WHAT IS BEING ASKED:
Determine the number of lines in the entries below in which the word "todos" appears, and reply with that number only.

(Saved entries)
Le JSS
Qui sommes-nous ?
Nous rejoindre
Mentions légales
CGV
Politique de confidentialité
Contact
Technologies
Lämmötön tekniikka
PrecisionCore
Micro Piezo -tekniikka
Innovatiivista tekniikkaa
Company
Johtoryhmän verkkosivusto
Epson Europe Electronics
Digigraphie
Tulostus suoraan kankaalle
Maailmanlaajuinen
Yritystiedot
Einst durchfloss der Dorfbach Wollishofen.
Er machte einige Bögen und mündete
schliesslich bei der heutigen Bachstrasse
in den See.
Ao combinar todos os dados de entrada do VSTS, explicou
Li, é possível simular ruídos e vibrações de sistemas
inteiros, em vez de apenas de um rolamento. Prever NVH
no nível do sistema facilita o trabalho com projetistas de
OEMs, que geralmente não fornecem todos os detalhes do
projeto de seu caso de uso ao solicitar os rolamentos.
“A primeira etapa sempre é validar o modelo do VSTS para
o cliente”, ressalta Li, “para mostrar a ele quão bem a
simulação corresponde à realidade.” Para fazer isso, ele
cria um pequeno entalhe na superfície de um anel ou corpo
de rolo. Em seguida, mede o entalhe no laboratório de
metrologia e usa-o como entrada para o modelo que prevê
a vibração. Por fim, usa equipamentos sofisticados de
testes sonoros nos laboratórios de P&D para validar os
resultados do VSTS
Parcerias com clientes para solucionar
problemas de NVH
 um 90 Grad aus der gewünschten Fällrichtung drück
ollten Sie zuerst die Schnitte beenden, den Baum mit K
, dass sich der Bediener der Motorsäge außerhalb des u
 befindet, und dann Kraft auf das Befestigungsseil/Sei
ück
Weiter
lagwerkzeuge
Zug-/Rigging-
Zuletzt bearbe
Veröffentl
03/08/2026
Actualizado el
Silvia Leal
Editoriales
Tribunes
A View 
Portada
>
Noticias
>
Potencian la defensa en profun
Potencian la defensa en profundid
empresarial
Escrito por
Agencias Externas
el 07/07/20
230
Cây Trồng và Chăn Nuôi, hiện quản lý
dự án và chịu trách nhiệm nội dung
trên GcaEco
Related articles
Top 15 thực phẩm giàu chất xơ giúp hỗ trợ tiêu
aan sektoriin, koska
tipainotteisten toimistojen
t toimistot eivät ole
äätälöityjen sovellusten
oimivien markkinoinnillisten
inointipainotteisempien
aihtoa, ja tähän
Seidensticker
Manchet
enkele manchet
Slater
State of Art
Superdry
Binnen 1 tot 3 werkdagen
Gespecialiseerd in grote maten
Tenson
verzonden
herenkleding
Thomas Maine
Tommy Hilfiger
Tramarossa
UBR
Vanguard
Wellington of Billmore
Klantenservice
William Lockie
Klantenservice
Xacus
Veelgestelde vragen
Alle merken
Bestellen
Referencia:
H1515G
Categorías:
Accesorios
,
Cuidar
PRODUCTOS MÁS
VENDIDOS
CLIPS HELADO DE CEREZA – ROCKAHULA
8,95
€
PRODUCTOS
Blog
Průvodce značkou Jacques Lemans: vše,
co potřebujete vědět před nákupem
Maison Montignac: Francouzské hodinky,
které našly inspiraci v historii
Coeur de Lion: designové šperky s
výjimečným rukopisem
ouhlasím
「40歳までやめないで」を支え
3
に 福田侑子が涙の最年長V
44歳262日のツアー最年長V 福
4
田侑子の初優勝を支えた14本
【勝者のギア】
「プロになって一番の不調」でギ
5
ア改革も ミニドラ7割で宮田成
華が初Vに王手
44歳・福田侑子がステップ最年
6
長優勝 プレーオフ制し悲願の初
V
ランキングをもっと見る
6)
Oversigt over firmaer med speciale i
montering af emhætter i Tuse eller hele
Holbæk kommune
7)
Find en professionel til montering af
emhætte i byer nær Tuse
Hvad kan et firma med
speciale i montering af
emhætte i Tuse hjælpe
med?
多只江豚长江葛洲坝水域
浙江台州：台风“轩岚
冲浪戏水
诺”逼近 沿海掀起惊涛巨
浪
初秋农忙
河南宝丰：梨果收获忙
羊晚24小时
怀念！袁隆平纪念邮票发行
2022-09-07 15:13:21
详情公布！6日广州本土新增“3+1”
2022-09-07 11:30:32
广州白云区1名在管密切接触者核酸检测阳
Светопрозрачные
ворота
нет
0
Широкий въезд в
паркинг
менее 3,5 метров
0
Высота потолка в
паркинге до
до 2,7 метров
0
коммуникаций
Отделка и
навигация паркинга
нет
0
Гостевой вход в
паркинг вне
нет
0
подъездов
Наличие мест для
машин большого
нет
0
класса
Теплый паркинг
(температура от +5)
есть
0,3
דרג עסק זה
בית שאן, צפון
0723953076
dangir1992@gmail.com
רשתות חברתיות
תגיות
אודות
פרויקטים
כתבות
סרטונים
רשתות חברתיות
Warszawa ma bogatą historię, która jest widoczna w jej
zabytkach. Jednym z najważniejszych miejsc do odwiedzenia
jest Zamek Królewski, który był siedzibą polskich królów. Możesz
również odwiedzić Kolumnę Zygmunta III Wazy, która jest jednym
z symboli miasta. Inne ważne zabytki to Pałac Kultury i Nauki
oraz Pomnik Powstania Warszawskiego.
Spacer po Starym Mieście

ANSWER TO THIS PROBLEM:
2